Showing posts with label Seamus Heaney. Show all posts
Showing posts with label Seamus Heaney. Show all posts

Sunday, April 13, 2014

Real Home-Made Candy -- April 13, 2014


This ad, from the 17-November-1921 New Orleans Herald, extols the virtues of the Lousiana Home-Made Candy Factory.  "Delicious Wonder/Heavenly Hash/Creole Pralines/Marshmallow Caromels."  Sounds good to me. 

Today would have been the 75th birthday of Irish poet Seamus Heaney, who passed on last September:
http://cablecarguy.blogspot.com/2013/09/seamus-heaney-rip-september-1-2013.html


Yesterday we went to see the Giants play Arizona.  The Giants failed to score any runs for Cain so they lost 1-0.  We went to Our Lady of Mercy church for Palm Sunday mass. 

Sunday, September 1, 2013

Seamus Heaney, RIP -- September 1, 2013

I was sad to learn that Seamus Heaney, poet laureate of Ireland, has died.  I first encountered his poem "Digging" in an anthology in high school or college and I connected right away.  I think the last thing of his that I read was his excellent verse translation of Beowulf.  Thank you for all the enjoyment. 
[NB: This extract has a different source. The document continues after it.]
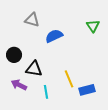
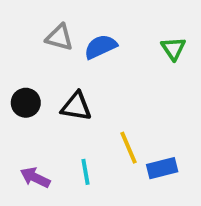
blue semicircle: (54, 36) -> (100, 47), moved
black triangle: (34, 69) -> (76, 106), moved
purple arrow: (19, 85) -> (35, 177), moved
Robert Pinksy posted a nice column in Slate (http://www.slate.com/blogs/browbeat/2013/08/30/seamus_heaney_robert_pinsky_remembers_the_late_irish_poet.html), which concludes:
"When considering the lives of writers, an unpleasant truth emerges: Many of them, including some great ones, were mean or petty or worse. I’ve often thought to myself, Thank god for Chekhov, who demonstrated that a great writer could be generous, large-hearted, unselfish, tolerant.

"The same goes for Seamus Heaney: His understanding of other people, individually and in groups and in nations, made him a master of occasions and a supreme teller of jokes and stories. The same quality makes him a great poet. Thank god for him, too."